Por Dadá G.
Al día siguiente del entierro, siguiendo una antigua rutina, Horacio y yo volvimos a salir de la casa a la hora habitual. Horacio siempre ha sido un animal de costumbres fijas. Colocó en mi cuello el mismo roído y deshilachado mecate que tanto tiempo ha usado y salimos al fresco de la mañana.
El aire nos daba de frente y el recién nacido sol nos hacía a ambos entrecerrar los ojos.
El anciano Horacio era ya puro pellejo y huesos. Su ropa vieja, gastada y remendada pesaba más que él. Yo sabía de memoria el camino habitual y lo recorría a toda prisa, siguiendo los olores, las caras conocidas, los sonidos estridentes del tráfico diario de la sucia ciudad.
Como era habitual nadie nos dirigía ni una mirada. Es más, normalmente algunos incluso volteaban hacia otro lado al intuir siquiera nuestra presencia. Algo típico del ser humano. Mis hermanos a veces guiados por nuestro olor o el sonido de mis jadeos al jalar al viejo nos miraban extrañados.
La falta de alimento y el peso de los años le impedían a Horacio moverse con la soltura con la que acostumbra andar cuando lo conocí y lo adopté, al igual que la lesión en su pierna derecha, producto de una mala caída.
En cada esquina, a pesar de que yo ya lo sabía, jalando el mecate y sin decir palabra alguna, hacía la señal de “ALTO” y con sus largas e impecables uñas rascaba mi cabeza.
La pérdida de Beatriz, su compañera, hacía ya cinco años, le había dejado desnutrido el corazón. Durante años, los tres habíamos compartido techo, comida, fríos y enfermedades. Su lenta, aunque indolora partida, produjo cambios en la existencia de Horacio que se manifestaban en muchos aspectos. Su amarilla e incompleta sonrisa ya no era la misma. Las carcajadas que años atrás despertaban a mis hermanos más cercanos, provocando que ellos a su vez, a voz en cuello y entre enfurecidos gritos de humanos, aclamaran el nombre de “HORACIO! HORACIO! HORACIO!” cada vez eran menos frecuentes. Incluso su microbiodiversidad personal sufría un desequilibrio. Los insectos se notaban molestos y agresivos. Las flores, marchitas y podridas desprendían un olor húmedo, pesado y caliente que íbamos regando diario desde hace cinco años por toda la ciudad rumbo al cementerio.

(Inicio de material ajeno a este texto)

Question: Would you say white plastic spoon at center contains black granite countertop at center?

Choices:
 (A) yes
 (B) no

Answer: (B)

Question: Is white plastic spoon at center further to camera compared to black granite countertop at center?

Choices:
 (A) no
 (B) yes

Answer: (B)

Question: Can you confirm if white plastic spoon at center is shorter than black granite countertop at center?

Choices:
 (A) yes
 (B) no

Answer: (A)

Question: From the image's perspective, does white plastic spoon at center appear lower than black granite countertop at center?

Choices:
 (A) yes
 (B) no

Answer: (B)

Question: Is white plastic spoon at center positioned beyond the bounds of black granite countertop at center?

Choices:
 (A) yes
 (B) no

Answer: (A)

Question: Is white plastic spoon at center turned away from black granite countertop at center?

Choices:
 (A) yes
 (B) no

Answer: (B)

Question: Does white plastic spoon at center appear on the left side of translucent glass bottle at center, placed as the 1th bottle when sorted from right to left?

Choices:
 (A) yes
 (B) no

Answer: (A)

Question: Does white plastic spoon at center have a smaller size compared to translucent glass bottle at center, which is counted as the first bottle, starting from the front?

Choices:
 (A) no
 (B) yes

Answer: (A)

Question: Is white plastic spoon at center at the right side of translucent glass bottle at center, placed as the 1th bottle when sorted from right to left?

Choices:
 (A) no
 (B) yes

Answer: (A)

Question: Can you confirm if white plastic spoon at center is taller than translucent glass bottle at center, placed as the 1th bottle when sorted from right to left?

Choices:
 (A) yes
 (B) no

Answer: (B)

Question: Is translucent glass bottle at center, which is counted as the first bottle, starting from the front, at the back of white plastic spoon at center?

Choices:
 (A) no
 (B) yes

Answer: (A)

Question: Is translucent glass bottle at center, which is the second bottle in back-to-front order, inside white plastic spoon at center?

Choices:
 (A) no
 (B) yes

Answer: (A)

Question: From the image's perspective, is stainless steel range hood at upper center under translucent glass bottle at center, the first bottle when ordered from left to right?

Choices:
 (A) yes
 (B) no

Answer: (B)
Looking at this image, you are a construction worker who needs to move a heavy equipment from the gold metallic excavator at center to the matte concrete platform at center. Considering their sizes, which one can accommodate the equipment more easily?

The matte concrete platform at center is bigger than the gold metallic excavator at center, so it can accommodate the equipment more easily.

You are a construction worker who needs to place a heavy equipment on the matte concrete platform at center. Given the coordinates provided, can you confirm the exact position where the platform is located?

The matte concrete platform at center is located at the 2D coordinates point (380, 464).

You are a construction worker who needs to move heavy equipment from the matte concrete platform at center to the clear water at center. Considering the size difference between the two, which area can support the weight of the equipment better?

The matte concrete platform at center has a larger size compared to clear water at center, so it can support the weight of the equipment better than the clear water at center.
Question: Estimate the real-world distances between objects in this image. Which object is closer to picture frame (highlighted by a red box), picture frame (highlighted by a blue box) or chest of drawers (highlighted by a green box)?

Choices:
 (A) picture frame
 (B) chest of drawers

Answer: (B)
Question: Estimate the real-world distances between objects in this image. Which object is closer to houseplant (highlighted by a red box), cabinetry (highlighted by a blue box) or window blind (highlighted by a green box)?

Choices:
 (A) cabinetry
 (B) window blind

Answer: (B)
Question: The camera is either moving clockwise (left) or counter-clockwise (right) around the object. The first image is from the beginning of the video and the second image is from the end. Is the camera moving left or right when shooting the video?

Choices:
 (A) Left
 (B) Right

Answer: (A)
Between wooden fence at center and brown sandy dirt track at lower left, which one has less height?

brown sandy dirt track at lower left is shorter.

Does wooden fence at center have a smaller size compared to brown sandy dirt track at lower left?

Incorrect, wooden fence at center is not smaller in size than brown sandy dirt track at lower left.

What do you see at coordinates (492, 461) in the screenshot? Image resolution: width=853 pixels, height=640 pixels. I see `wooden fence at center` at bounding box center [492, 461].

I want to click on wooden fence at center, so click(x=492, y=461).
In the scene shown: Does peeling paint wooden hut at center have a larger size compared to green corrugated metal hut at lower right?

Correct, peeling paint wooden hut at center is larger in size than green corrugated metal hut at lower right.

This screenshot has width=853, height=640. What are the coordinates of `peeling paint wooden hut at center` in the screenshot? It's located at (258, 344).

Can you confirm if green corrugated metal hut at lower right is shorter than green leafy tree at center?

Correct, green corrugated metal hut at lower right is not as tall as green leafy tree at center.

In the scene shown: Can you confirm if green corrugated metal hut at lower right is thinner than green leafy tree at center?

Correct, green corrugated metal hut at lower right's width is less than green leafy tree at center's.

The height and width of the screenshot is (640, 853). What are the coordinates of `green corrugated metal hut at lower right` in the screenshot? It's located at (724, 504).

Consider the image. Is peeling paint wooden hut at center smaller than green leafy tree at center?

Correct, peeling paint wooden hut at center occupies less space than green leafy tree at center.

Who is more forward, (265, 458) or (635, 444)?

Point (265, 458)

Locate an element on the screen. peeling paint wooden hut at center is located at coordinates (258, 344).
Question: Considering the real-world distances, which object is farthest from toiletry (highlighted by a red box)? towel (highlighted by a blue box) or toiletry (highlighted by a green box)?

Siempre me ha maravillado la capacidad humana de aferrarse al pasado, de prensarse con uñas y dientes a un tiempo ya vivido, a una falsa realidad que los hace regresar a un punto de su existencia. Dar vueltas sobre él como si fueran a acostarse encima, negando incluso lo que para sus sentidos es muy claro. Yo soy consciente de ello, pero mi propia lealtad me impide alejarme y seguir mi camino.
Seguí pues, andando de prisa, arrastrando conmigo aquel costal de huesos que era Horacio. Una a una las duras y tibias banquetas subían y bajaban, dando espacio a locales, casas, escuelas y museos hasta que llegamos por fin al cementerio, al lugar del último reposo de Beatriz. Cariñosamente depositó las flores azules cultivadas en casa sobre su tumba, mientras el sutil espíritu de la mujer, sólo visible para mi, miraba triste la lápida contigua.
Pasado un rato rodeamos el panteón y nos dispusimos al volver sobre el camino andado para regresar al siguiente día. Justo a la salida, imperceptibles para el viejo Horacio, aún están las marcas del accidente. El feroz golpe en la pared, el olor a llantas quemadas y las marcas en el pavimento.
Hace dos días, justo allí nos atropellaron.